===== Extracted entries =====
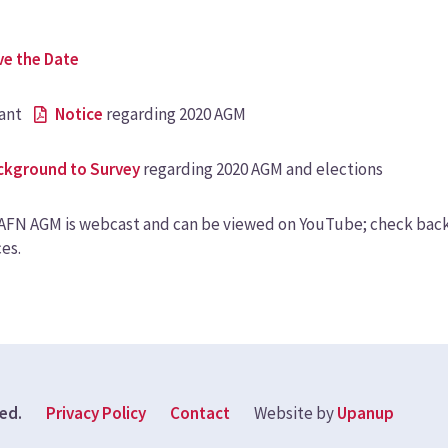
ve the Date
ant
Notice
regarding 2020 AGM
ckground to Survey
regarding 2020 AGM and elections
FN AGM is webcast and can be viewed on YouTube; check back t
es.
Footer
ved.
Privacy Policy
Contact
Website by
Upanup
=====
Task prompt: From the entries above, collect every line with the string "regarding" in it.

Finished task:
regarding 2020 AGM
regarding 2020 AGM and elections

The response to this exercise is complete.